When men take it in their heads to-day, to hang gamblers, or burn murderers, they should recollect, that, in the confusion usually attending such transactions, they will be as likely to hang or burn some one who is neither a gambler nor a murderer as one who is; and that, acting upon the example they set, the mob of to-morrow, may, and probably will, hang or burn some of them by the very same mistake. And not only so; the innocent, those who have ever set their faces against violations of law in every shape, alike with the guilty, fall victims to the ravages of mob law; and thus it goes on, step by step, till all the walls erected for the defense of the persons and property of individuals, are trodden down, and disregarded.
But all this even, is not the full extent of the evil. — By such examples, by instances of the perpetrators of such acts going unpunished, the lawless in spirit, are encouraged to become lawless in practice; and having been used to no restraint, but dread of punishment, they thus become, absolutely unrestrained. — Having ever regarded Government as their deadliest bane, they make a jubilee of the suspension of its operations; and pray for nothing so much, as its total annihilation.
There is no grievance that is a fit object of redress by mob law. In any case that arises, as for instance, the promulgation of abolitionism, one of two positions is necessarily true; that is, the thing is right within itself, and therefore deserves the protection of all law and all good citizens; or, it is wrong, and therefore proper to be prohibited by legal enactments; and in neither case, is the interposition of mob law, either necessary, justifiable, or excusable."
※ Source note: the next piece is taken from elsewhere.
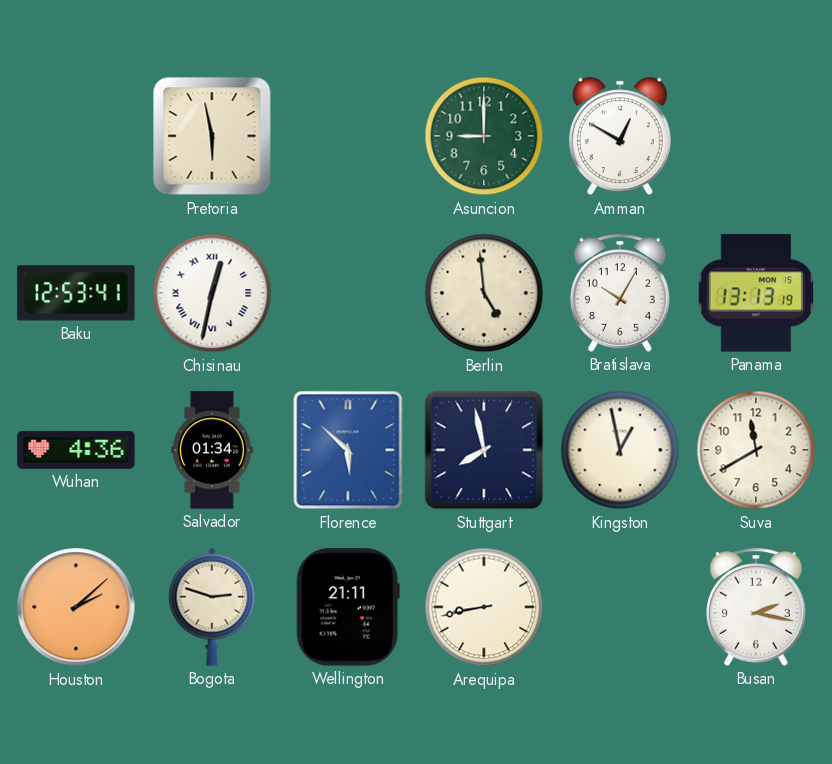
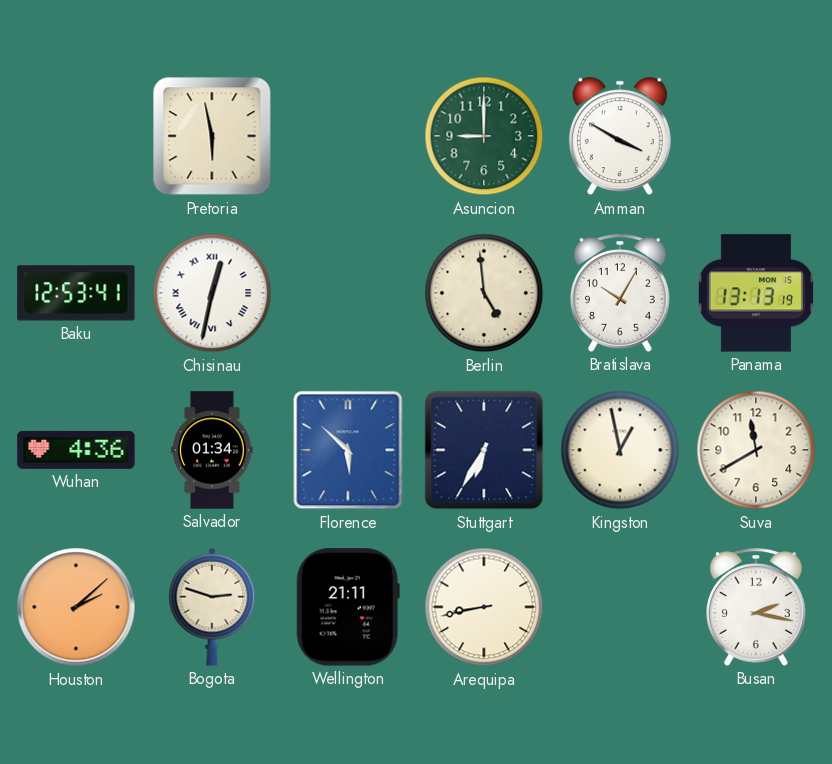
Amman: 12:50 -> 3:50
Stuttgart: 7:58 -> 6:35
Posted by: control group at April 4, 2006 7:34 PM

He suspended habeus corpus so he could round up undesirables and waged a war that killed hundreds of thousands in order to make half the country confform to the political opinion of the other half. Dicey ciatation, no?

Posted by: oj at April 4, 2006 7:53 PM

So what does emergency wartime measures have to do with yo claim that our criminal justice system is based on lynch mobs?